### Assignment
Search term "benefits": please copy every line of the records below that contains it.

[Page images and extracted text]
**********

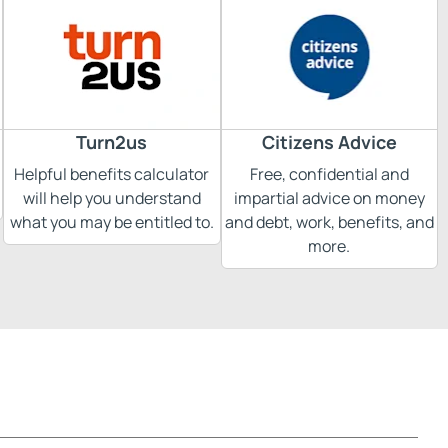
Turn2us
Citizens Advice
Helpful benefits calculator
Free, confidential and
will help you understand
impartial advice on money
what you may be entitled to.
and debt, work, benefits, and
more.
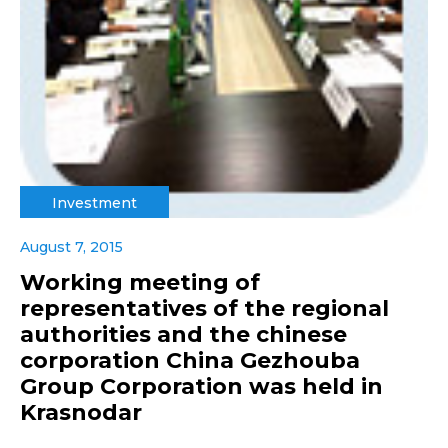
Investment
August 7, 2015
Working meeting of
representatives of the regional
authorities and the chinese
corporation China Gezhouba
Group Corporation was held in
Krasnodar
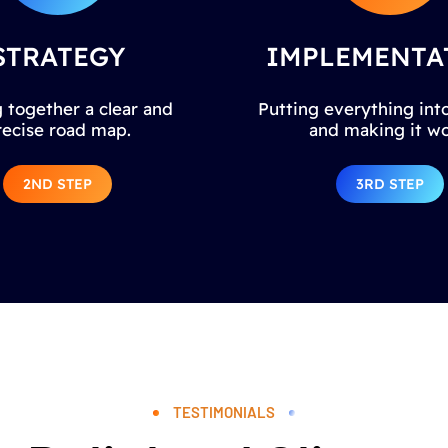
STRATEGY
IMPLEMENTA
 together a clear and
Putting everything into
recise road map.
and making it wo
2ND STEP
3RD STEP
TESTIMONIALS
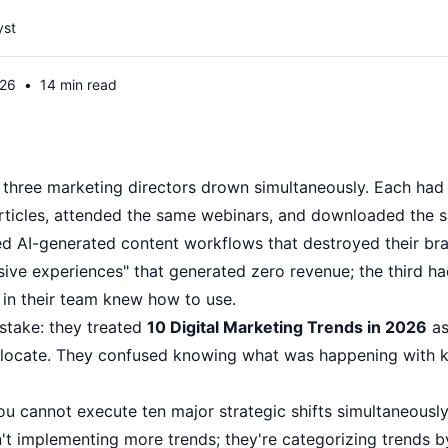
yst
026
•
14 min read
 three marketing directors drown simultaneously. Each had
articles, attended the same webinars, and downloaded the s
 AI-generated content workflows that destroyed their bra
ve experiences" that generated zero revenue; the third had 
 in their team knew how to use.
stake: they treated
10 Digital Marketing Trends in 2026
as
 allocate. They confused knowing what was happening with
u cannot execute ten major strategic shifts simultaneously 
t implementing more trends; they're categorizing trends 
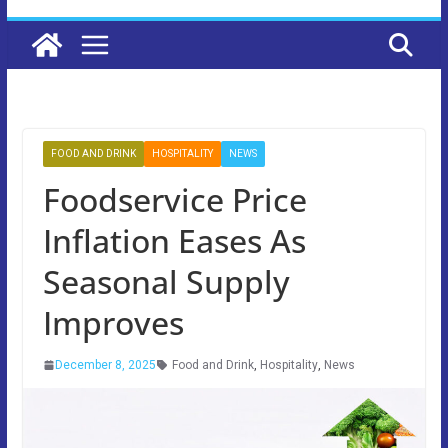
FOOD AND DRINK
HOSPITALITY
NEWS
Foodservice Price
Inflation Eases As
Seasonal Supply
Improves
December 8, 2025
Food and Drink
,
Hospitality
,
News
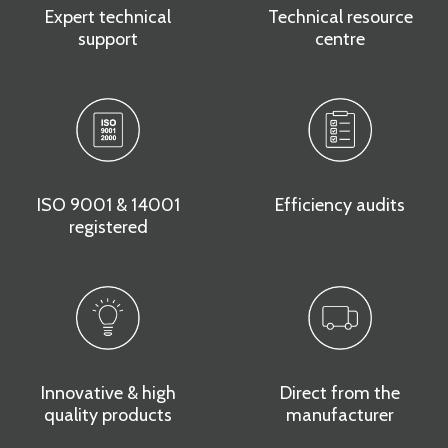
Expert technical
Technical resource
support
centre
ISO 9001 & 14001
Efficiency audits
registered
Innovative & high
Direct from the
quality products
manufacturer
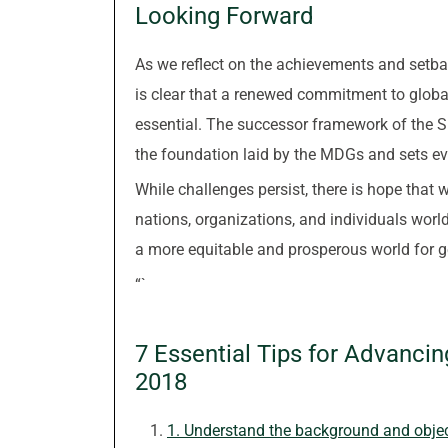
Looking Forward
As we reflect on the achievements and setba
is clear that a renewed commitment to glob
essential. The successor framework of the 
the foundation laid by the MDGs and sets even
While challenges persist, there is hope that
nations, organizations, and individuals wo
a more equitable and prosperous world for g
“`
7 Essential Tips for Advanci
2018
1. Understand the background and obje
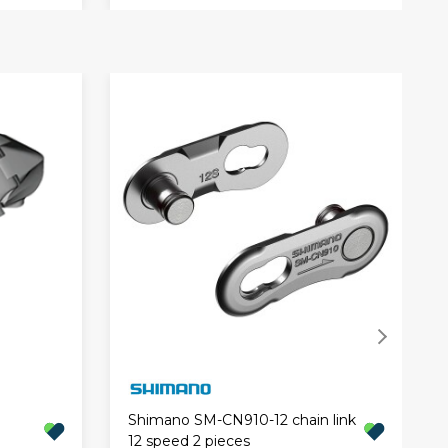
Shimano SM-CN910-12 chain link
12 speed 2 pieces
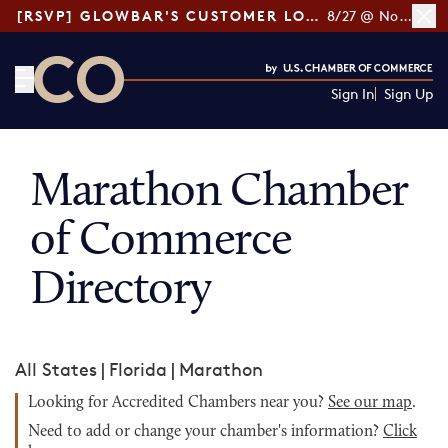
[RSVP] GLOWBAR'S CUSTOMER LOYALTY TIPS
8/27 @ Noon ET
Sign In
Sign Up
CO— by US Chamber of Commerce
Marathon Chamber
of Commerce
Directory
All States
|
Florida
|
Marathon
Looking for Accredited Chambers near you?
See our map
.
Need to add or change your chamber's information?
Click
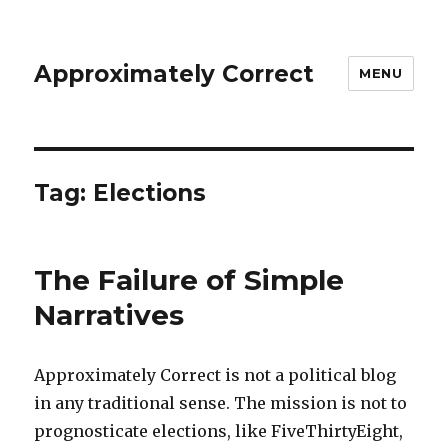
Approximately Correct
MENU
Tag:
Elections
The Failure of Simple
Narratives
Approximately Correct is not a political blog
in any traditional sense. The mission is not to
prognosticate elections, like FiveThirtyEight,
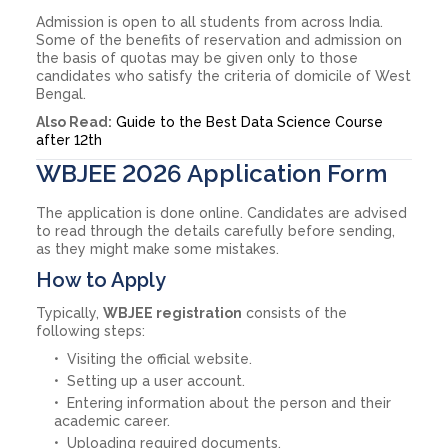
Admission is open to all students from across India.
Some of the benefits of reservation and admission on
the basis of quotas may be given only to those
candidates who satisfy the criteria of domicile of West
Bengal.
Also Read:
Guide to the Best Data Science Course
after 12th
WBJEE 2026 Application Form
The application is done online. Candidates are advised
to read through the details carefully before sending,
as they might make some mistakes.
How to Apply
Typically,
WBJEE registration
consists of the
following steps:
Visiting the official website.
Setting up a user account.
Entering information about the person and their
academic career.
Uploading required documents.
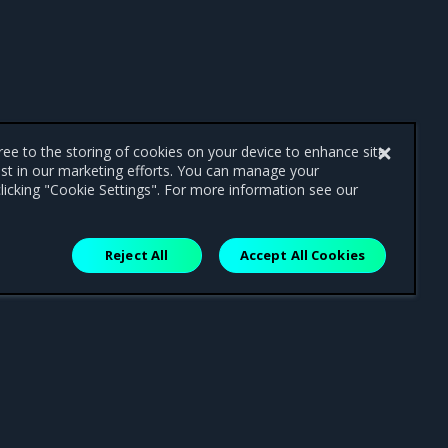
gree to the storing of cookies on your device to enhance site
ist in our marketing efforts. You can manage your
licking "Cookie Settings". For more information see our
Reject All
Accept All Cookies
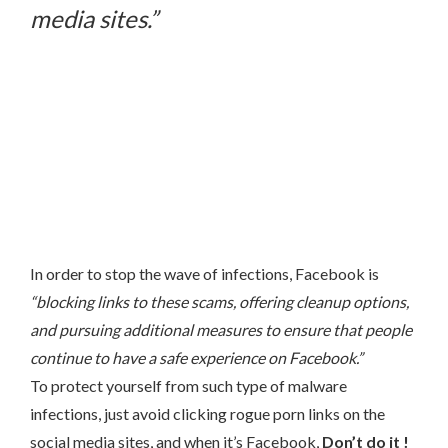
media sites.”
In order to stop the wave of infections, Facebook is
“blocking links to these scams, offering cleanup options,
and pursuing additional measures to ensure that people
continue to have a safe experience on Facebook.”
To protect yourself from such type of malware
infections, just avoid clicking rogue porn links on the
social media sites, and when it’s Facebook,
Don’t do it !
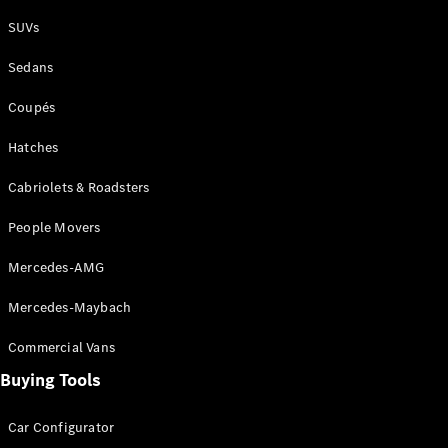
Plug-in Hybrid models
SUVs
Sedans
Sedans
Coupés
Hatches
Cabriolets & Roadsters
All Sedans
People Movers
CLA
New
Electric
CLA
New
Mercedes-AMG
C-Class
Sedan
Mercedes-Maybach
C-
Class
New
Electric
Commercial Vans
Sedan
EQS
Buying Tools
New
Electric
E-Class
Sedan
Car Configurator
S-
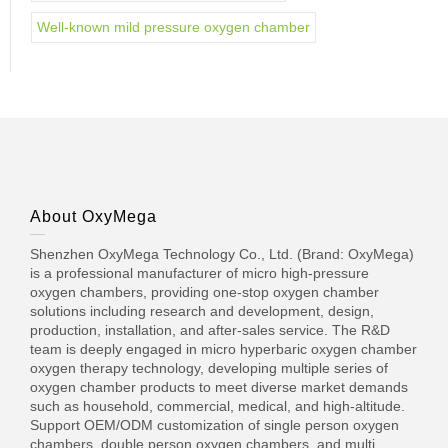
Well-known mild pressure oxygen chamber
About OxyMega
Shenzhen OxyMega Technology Co., Ltd. (Brand: OxyMega)
is a professional manufacturer of micro high-pressure
oxygen chambers, providing one-stop oxygen chamber
solutions including research and development, design,
production, installation, and after-sales service. The R&D
team is deeply engaged in micro hyperbaric oxygen chamber
oxygen therapy technology, developing multiple series of
oxygen chamber products to meet diverse market demands
such as household, commercial, medical, and high-altitude.
Support OEM/ODM customization of single person oxygen
chambers, double person oxygen chambers, and multi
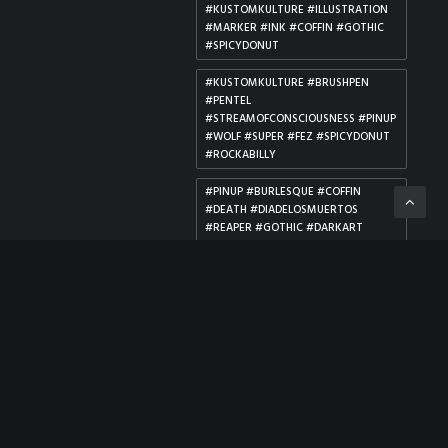
#KUSTOMKULTURE #ILLUSTRATION
#MARKER #INK #COFFIN #GOTHIC
#SPICYDONUT
#KUSTOMKULTURE #BRUSHPEN
#PENTEL
#STREAMOFCONSCIOUSNESS #PINUP
#WOLF #SUPER #FEZ #SPICYDONUT
#ROCKABILLY
#PINUP #BURLESQUE #COFFIN
#DEATH #DIADELOSMUERTOS
#REAPER #GOTHIC #DARKART
#MORBID #VALENTINE
#ILLUSTRATION #GRAVE #ROSES
#ROCKABILLY #SPICYDONUT
#PINUP #DC #COMICGIRLS #MAGIC
#ILLUSTRATION #COPICMARKERS
#JUSTICELEAGUEDARK #SPICYDONUT
#PINUP #DEVILGIRL #SUCCUBUS
#COPIC #ARTISTALLEY #HORNY
#DIABLO #BURLESQUE #BDSM
#ROCKABILLY #KUSTOMKULTURE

**********

### Exercise response
Helpful benefits calculator
and debt, work, benefits, and
Some of the benefits of reservation and admission on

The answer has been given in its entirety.